_Description of the task_: Gather all lines in the records below that include the word "جمله".

_Stored data entries_:
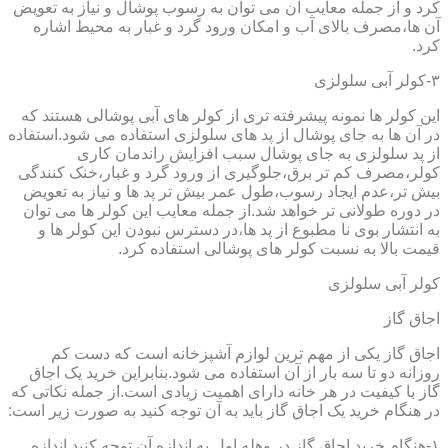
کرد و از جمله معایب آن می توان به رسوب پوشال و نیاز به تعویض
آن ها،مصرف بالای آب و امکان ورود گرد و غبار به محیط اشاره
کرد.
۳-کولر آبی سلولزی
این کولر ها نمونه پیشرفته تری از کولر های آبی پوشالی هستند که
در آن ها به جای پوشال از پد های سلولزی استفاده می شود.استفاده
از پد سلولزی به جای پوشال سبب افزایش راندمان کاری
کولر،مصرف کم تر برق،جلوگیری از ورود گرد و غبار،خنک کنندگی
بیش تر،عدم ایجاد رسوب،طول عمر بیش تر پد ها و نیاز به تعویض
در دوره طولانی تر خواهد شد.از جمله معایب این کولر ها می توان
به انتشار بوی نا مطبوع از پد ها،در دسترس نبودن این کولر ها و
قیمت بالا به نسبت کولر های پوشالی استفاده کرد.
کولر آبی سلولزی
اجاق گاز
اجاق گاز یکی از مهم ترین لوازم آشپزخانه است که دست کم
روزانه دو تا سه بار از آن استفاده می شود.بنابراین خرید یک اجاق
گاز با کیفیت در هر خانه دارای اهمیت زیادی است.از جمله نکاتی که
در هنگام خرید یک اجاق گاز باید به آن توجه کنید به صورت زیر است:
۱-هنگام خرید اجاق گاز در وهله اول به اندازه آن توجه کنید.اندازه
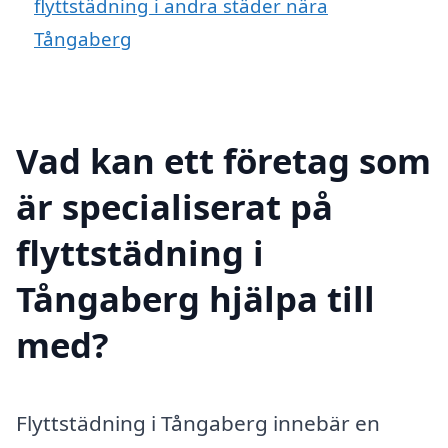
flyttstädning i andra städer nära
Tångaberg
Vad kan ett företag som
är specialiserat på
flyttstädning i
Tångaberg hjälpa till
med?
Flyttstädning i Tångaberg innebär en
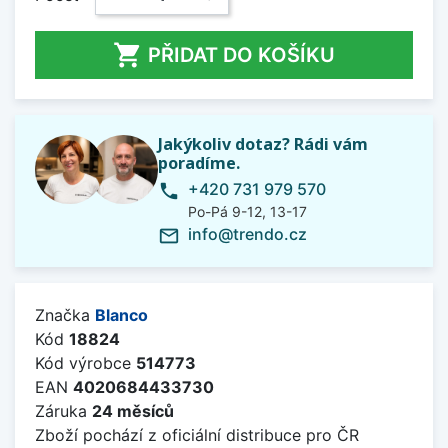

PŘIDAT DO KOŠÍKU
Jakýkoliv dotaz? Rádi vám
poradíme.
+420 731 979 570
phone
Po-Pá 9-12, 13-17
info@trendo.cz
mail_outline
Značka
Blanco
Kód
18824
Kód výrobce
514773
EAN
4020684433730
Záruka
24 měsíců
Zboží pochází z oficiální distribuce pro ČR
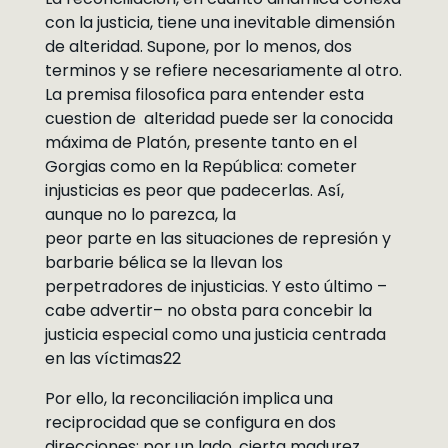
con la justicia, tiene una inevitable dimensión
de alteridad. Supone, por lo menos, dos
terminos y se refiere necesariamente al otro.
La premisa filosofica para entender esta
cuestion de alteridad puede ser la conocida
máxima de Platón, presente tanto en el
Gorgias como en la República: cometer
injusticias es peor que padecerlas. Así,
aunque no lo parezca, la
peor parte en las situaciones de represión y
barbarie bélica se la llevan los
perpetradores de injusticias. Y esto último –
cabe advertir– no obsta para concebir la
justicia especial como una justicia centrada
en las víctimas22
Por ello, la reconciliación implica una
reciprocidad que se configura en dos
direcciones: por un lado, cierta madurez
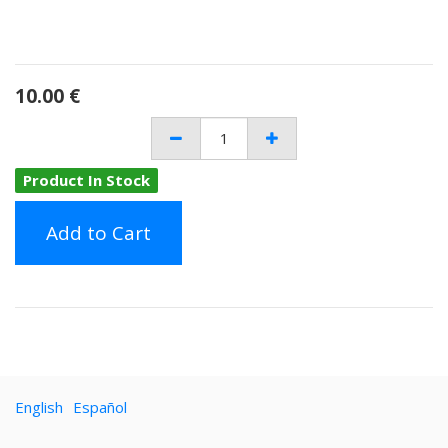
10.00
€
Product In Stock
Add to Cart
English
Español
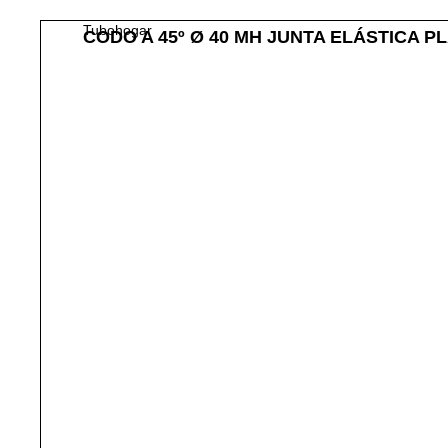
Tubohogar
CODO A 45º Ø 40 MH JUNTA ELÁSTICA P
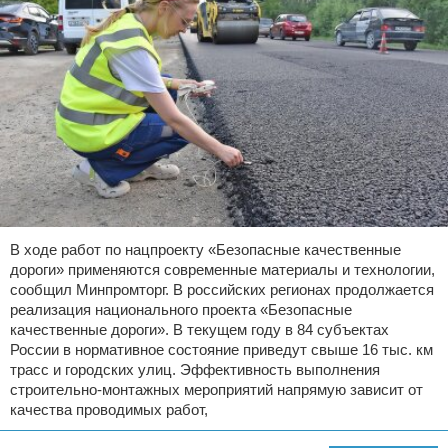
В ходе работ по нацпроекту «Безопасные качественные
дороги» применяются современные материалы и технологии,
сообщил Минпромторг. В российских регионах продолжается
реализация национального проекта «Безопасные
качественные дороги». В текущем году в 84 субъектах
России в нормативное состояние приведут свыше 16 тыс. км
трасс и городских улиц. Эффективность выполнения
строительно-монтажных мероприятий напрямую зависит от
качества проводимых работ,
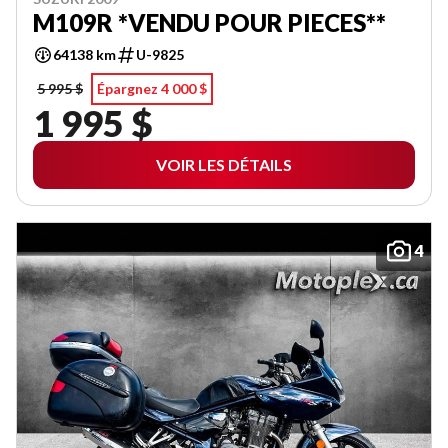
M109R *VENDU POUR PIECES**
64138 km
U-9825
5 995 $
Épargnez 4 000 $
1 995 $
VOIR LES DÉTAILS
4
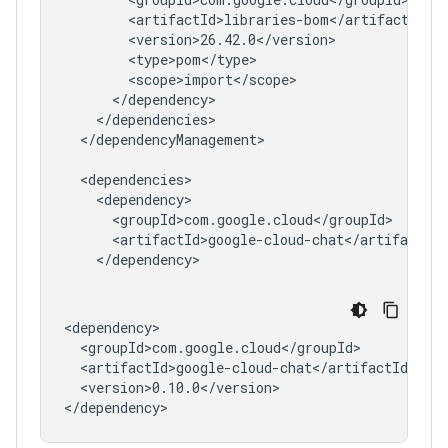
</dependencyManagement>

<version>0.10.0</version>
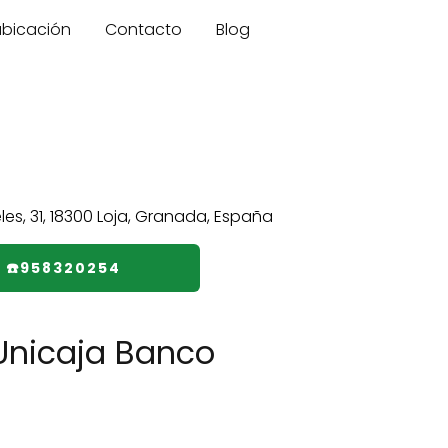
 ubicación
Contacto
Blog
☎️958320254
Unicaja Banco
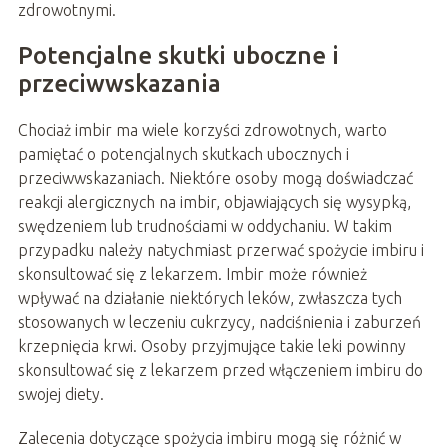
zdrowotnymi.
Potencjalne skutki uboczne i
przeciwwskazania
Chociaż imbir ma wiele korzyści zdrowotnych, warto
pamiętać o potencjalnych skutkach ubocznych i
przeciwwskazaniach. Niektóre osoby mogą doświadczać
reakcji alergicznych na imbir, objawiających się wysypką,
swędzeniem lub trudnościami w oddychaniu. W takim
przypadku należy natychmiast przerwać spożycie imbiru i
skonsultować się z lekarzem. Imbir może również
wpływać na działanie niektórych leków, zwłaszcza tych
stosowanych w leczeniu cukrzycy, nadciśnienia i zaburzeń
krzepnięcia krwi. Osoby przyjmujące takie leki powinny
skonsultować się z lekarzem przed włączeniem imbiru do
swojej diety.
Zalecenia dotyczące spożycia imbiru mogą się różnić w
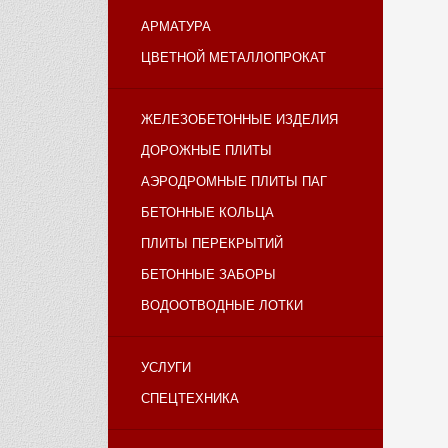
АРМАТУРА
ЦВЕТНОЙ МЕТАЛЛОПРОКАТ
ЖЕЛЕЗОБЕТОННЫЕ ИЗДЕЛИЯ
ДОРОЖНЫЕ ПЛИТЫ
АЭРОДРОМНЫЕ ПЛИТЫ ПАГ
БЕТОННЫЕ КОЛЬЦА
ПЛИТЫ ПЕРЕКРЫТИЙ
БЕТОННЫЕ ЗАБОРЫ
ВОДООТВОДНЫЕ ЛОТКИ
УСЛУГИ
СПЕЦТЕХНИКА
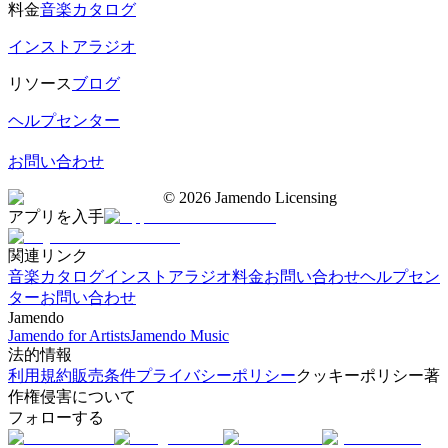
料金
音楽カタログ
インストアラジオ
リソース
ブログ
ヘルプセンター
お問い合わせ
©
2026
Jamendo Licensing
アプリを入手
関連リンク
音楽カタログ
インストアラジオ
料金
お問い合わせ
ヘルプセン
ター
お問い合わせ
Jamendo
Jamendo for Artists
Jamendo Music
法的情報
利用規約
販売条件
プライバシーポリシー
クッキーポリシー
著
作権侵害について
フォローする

_Task solution_:
کرد و از جمله معایب آن می توان به رسوب پوشال و نیاز به تعویض
در دوره طولانی تر خواهد شد.از جمله معایب این کولر ها می توان
گاز با کیفیت در هر خانه دارای اهمیت زیادی است.از جمله نکاتی که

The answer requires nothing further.